Search

Overview

In order to allow users of the ViziVault system to search on data without opening up the possibility of data breaches, ViziVault supports blind indexing for selected attributes. What this means is that, whenever a datapoint is stored that belongs to an indexable attribute, a secure hash is calculated for the datapoint value. When a user wants to search for a data value in the vault, the value they enter is hashed in the same way, and compared against the stored hash of data that is in the vault. In this way, it is possible to identify whether one specific value exists in the vault, without leaking any information about what else is in the vault.

Of course, this behavior is not desirable for all attributes, which is why it is possible to specify at the attribute level what data should be indexed. This allows analytics such as "what is the ratio of male to female customers" to be calculated, while making it impossible to search for a data subject by their social security number; in order to do this, all that is necessary is for gender to be an indexed attribute but not social security number. If an indexed attribute contains structured data by means of an attribute schema, each sub-attribute is indexed separately, allowing greater flexibility in how search can be used.
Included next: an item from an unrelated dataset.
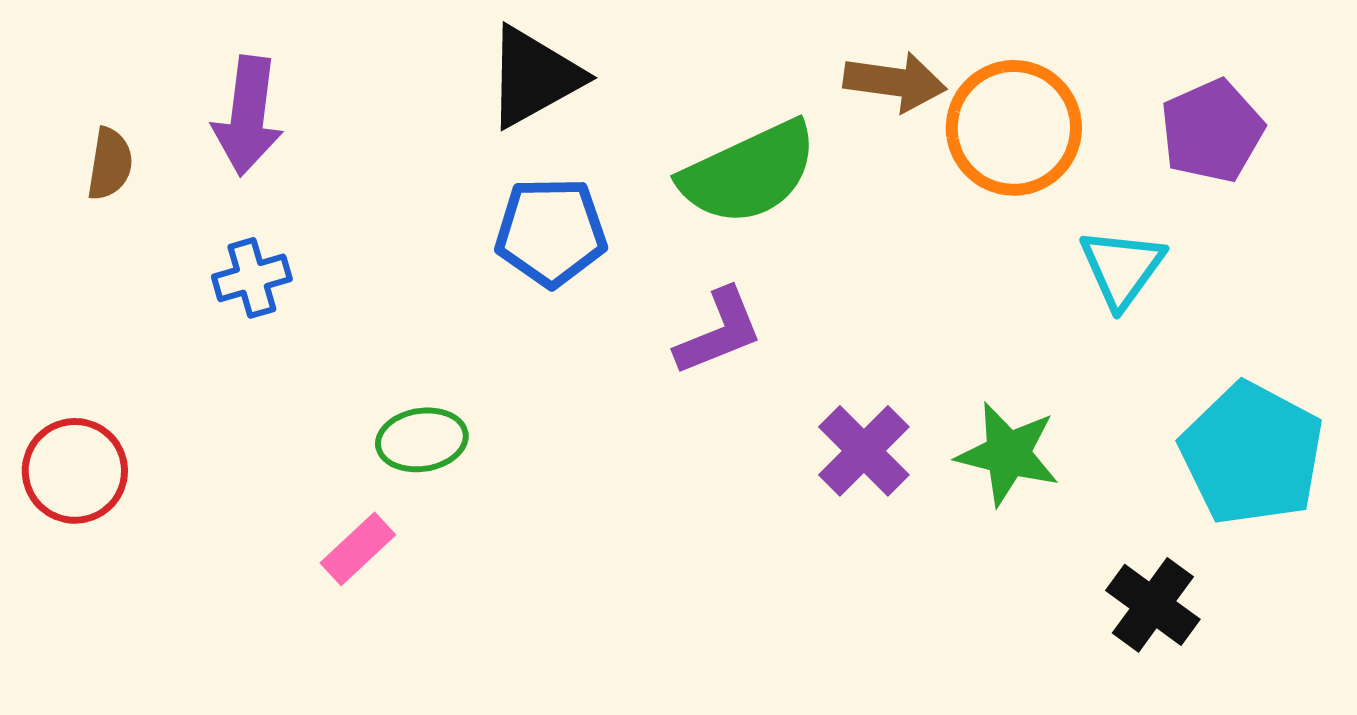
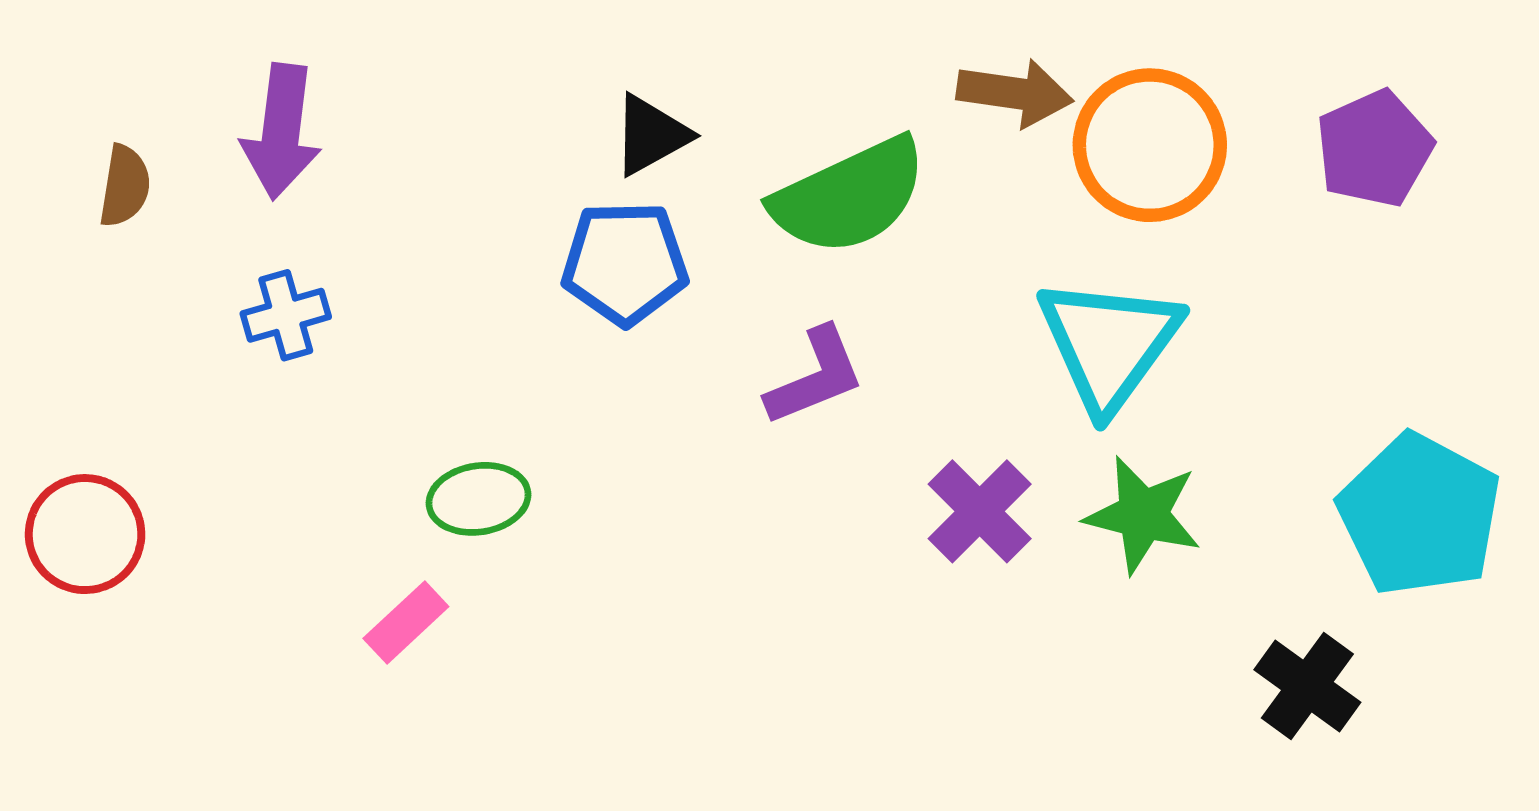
black triangle: (534, 77) -> (651, 135), moved, size x0.7
cyan triangle: (1122, 268) -> (1109, 344), moved, size x1.5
Performing a search using the ViziVault API

To perform a search request using the ViziVault API, send a HTTP POST request to /data/search. The body of the request should be a JSON object formatted as follows:

{
    "page": <integer>,
    "count": <integer>,
    "query": {
        "values": [
            {
                "attribute": <attribute key>,
                "value": <string>
            }
        ],
        "attributes": [ <string> ],

        "regulations": [ <string> ],
        "sensitivity": <one of "SENSITIVE", "PERSONAL", "CONFIDENTIAL", or "NORMAL">,
        "subjectId": [ <string> ],

        "country": <string>,

        "minCreatedDate": <date>,
        "maxCreatedDate": <date>
    }
}

This query will return all data points in the vault that either belong to an attribute listed in attributes, or match an attribute-value pair as specified in values. The rest of the parameters can be used to further filter what data is returned, and the page and count parameters are used for pagination. values, page, and count are mandatory. All other parameters are optional. More details for each parameter are as follows:

values: This is a list of attribute-value pairs. This will match any datapoint in the vault that belongs to the specified attribute and has the specified value, so long as the attribute in question is indexable. If a non-indexable attribute is specified here, that attribute-value pair will be ignored.
attributes: This is a list of attributes. This will match any datapoint in the vault that belongs to a specified attribute, regardless of whether it is indexable.
regulations: This is a list of regulations. It will filter the search results to only include data points tagged with one or more of the regulations specified. Including an empty string in this list will match data points that are not tagged with any regulations.
subjectId: This is a list of IDs of data subjects in the vault. It will filter the search results to only include data points belonging to those data subjects.
country: This is an ISO 3166 country code, such as "US" or "GB". It will filter the search results to only include data points collected from that country.
minCreatedDate, maxCreatedDate: These are timestamps formatted according to ISO 8601. They will filter data points based on when those data points were entered into the system.

Examples

To list all data subjects whose job title is "Software Engineer":

{
    "page": 0,
    "count": 100,
    "query": {
        "values": [
            {
                "attribute": "JOB_TITLE",
                "value": "Software Engineer"
            }
        ]
    }
}